8) Edit bashrc of user hadoop:
hadoop@roadrunner:~$ vi .bashrc
While in editor add this at the end of bashrc-configuration (please note that your JAVA_HOME location may be different from mine):
export JAVA_HOME=/usr/lib/jvm/java-7-openjdk-i386/jre export HADOOP_HOME=/usr/local/hadoop-2.7.1 export HADOOP_MAPRED_HOME=$HADOOP_HOME export HADOOP_COMMON_HOME=$HADOOP_HOME export HADOOP_HDFS_HOME=$HADOOP_HOME export YARN_HOME=$HADOOP_HOME export HADOOP_COMMON_LIB_NATIVE_DIR=$HADOOP_HOME/lib/native export PATH=$PATH:$HADOOP_HOME/sbin:$HADOOP_HOME/bin export HADOOP_INSTALL=$HADOOP_HOME
8) Open a new terminal, switch to hadoop user and check hadoop is working by executing the version command of hadoop:
edi@roadrunner:~$ su hadoop Password: hadoop@roadrunner:/home/edi$ hadoop version Hadoop 2.7.1 Subversion https://git-wip-us.apache.org/repos/asf/hadoop.git -r 15ecc87ccf4a0228f35af08fc56de536e6ce657a Compiled by jenkins on 2015-06-29T06:04Z Compiled with protoc 2.5.0 From source with checksum fc0a1a23fc1868e4d5ee7fa2b28a58a This command was run using /usr/local/hadoop-2.7.1/share/hadoop/common/hadoop-common-2.7.1.jar
Everything fine so far, ok let’s continue.
9) Set Java home in hadoop-env.sh:
hadoop@roadrunner:~$ vi $HADOOP_HOME/etc/hadoop/hadoop-env.sh
While in editor search JAVA_HOME and edit accordingly (please note that your JAVA_HOME location may be different from mine):
export JAVA_HOME=/usr/lib/jvm/java-7-openjdk-i386/jre
10) Edit core-site.xml.
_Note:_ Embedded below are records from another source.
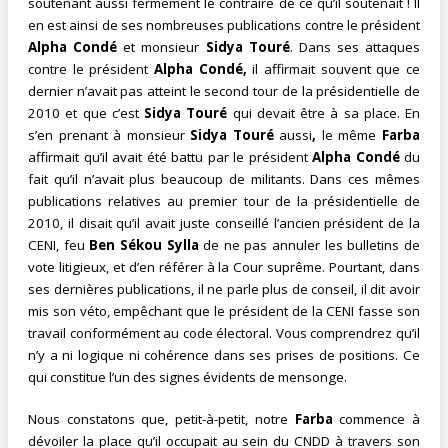
soutenant aussi fermement le contraire de ce qu’il soutenait ! Il
en est ainsi de ses nombreuses publications contre le président
Alpha Condé
et monsieur
Sidya Touré
. Dans ses attaques
contre le président
Alpha Condé,
il affirmait souvent que ce
dernier n’avait pas atteint le second tour de la présidentielle de
2010 et que c’est
Sidya Touré
qui devait être à sa place. En
s’en prenant à monsieur
Sidya Touré
aussi
,
le même
Farba
affirmait qu’il avait été battu par le président
Alpha Condé
du
fait qu’il n’avait plus beaucoup de militants. Dans ces mêmes
publications relatives au premier tour de la présidentielle de
2010, il disait qu’il avait juste conseillé l’ancien président de la
CENI, feu
Ben
Sékou Sylla
de ne pas annuler les bulletins de
vote litigieux, et d’en référer à la Cour suprême. Pourtant, dans
ses dernières publications, il ne parle plus de conseil, il dit avoir
mis son véto, empêchant que le président de la CENI fasse son
travail conformément au code électoral. Vous comprendrez qu’il
n’y a ni logique ni cohérence dans ses prises de positions. Ce
qui constitue l’un des signes évidents de mensonge.
Nous constatons que, petit-à-petit, notre
Farba
commence à
dévoiler la place qu’il occupait au sein du CNDD à travers son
Hadoop will be configured to run localy on port 9000 using hdfs as default filesystem.
hadoop@roadrunner:~$ vi $HADOOP_HOME/etc/hadoop/core-site.xml
Change the configuration element to this:
<configuration> <property> <name>fs.default.name </name> <value>hdfs://localhost:9000</value> </property> </configuration>
11) Edit hdfs-site.xml. Hadoop will be configured to use different storage location for NameNode and DataNode. As we have one DataNode we set the data replication factor to 1.
hadoop@roadrunner:~$ vi $HADOOP_HOME/etc/hadoop/hdfs-site.xml
Change the configuration element to this:
<configuration> <property> <name>dfs.replication</name> <value>1</value> </property> <property> <name>dfs.name.dir</name> <value>file:///home/hadoop/hadoopinfra/hdfs/namenode </value> </property> <property> <name>dfs.data.dir</name> <value>file:///home/hadoop/hadoopinfra/hdfs/datanode </value> </property> </configuration>
12) Edit yarn-site.xml . Configure YARN, a framework for job scheduling and cluster resource management.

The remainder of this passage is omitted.